What the exercise asks >> Would you please copy every line from the records that contains the word "date"?

(Dataset entries)
+--

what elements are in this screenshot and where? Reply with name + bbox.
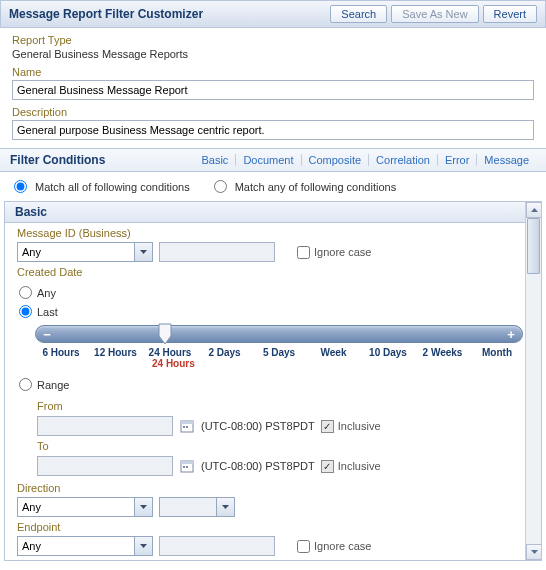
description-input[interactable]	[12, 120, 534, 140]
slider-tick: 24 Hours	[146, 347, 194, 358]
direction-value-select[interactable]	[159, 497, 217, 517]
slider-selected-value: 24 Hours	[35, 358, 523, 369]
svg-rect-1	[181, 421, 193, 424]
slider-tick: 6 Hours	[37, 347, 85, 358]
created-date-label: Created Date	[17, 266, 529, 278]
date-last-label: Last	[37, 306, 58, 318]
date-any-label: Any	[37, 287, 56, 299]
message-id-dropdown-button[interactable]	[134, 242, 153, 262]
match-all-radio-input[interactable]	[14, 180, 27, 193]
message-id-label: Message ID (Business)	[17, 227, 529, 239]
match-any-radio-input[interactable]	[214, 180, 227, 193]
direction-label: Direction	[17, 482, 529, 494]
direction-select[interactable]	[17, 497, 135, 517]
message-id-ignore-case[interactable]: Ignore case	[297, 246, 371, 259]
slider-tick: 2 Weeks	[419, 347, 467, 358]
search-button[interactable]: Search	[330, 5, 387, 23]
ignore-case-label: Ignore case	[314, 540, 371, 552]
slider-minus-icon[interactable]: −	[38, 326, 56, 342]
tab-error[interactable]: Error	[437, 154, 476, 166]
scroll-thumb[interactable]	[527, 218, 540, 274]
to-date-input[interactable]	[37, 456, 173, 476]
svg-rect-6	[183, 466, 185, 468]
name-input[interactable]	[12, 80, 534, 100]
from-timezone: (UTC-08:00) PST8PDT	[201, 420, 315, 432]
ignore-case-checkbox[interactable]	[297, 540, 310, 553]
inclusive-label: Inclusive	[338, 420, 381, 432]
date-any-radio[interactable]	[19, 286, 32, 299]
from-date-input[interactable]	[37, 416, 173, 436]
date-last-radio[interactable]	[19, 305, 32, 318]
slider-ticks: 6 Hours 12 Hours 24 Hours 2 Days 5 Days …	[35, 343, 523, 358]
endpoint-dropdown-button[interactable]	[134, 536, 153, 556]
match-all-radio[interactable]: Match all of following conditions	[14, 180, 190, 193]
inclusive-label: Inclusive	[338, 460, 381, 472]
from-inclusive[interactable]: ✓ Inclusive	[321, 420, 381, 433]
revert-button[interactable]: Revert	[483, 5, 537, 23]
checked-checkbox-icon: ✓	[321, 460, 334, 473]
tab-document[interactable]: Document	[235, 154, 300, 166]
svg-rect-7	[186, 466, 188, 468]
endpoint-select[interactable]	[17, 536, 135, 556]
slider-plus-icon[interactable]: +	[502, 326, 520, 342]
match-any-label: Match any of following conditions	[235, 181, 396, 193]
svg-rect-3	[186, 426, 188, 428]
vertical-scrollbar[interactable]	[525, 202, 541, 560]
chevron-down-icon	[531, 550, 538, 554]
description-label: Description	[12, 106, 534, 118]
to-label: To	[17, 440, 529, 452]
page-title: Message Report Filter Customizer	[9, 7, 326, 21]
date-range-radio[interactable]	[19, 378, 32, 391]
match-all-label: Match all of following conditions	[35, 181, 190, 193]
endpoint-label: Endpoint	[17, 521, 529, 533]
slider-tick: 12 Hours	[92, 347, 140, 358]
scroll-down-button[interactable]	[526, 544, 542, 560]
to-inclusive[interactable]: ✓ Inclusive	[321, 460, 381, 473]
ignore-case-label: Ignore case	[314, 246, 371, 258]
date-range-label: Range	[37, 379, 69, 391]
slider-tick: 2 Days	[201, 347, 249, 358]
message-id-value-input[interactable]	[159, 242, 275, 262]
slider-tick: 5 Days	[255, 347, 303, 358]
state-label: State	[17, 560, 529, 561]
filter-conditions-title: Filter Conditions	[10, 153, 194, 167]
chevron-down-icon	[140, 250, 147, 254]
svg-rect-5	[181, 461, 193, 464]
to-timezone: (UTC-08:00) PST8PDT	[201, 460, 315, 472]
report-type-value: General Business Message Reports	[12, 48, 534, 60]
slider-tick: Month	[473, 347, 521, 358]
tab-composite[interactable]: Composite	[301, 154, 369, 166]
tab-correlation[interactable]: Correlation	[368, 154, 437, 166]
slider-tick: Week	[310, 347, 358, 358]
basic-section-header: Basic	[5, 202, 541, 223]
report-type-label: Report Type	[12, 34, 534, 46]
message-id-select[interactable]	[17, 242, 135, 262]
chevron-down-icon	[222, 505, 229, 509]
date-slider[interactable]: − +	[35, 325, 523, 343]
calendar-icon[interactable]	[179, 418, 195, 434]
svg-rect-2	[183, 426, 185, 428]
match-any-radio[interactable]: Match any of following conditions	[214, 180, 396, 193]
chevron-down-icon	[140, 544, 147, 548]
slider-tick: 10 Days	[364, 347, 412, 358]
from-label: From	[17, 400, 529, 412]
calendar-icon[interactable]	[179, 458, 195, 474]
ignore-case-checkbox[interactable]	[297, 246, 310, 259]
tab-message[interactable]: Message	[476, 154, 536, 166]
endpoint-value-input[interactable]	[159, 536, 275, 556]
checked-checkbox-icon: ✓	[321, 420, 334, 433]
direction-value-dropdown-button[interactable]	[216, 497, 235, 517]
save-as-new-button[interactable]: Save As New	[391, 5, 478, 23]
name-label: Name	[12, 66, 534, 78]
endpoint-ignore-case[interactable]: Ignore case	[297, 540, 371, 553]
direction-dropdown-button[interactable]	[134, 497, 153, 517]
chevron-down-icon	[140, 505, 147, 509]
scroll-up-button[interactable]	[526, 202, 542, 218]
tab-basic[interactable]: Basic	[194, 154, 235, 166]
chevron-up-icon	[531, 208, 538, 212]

+--

Exercise answer >>
created-date-label: Created Date	[17, 266, 529, 278]
date-last-label: Last	[37, 306, 58, 318]
date-any-label: Any	[37, 287, 56, 299]
to-date-input[interactable]	[37, 456, 173, 476]
date-any-radio[interactable]	[19, 286, 32, 299]
from-date-input[interactable]	[37, 416, 173, 436]
date-last-radio[interactable]	[19, 305, 32, 318]
date-range-radio[interactable]	[19, 378, 32, 391]
date-range-label: Range	[37, 379, 69, 391]
date-slider[interactable]: − +	[35, 325, 523, 343]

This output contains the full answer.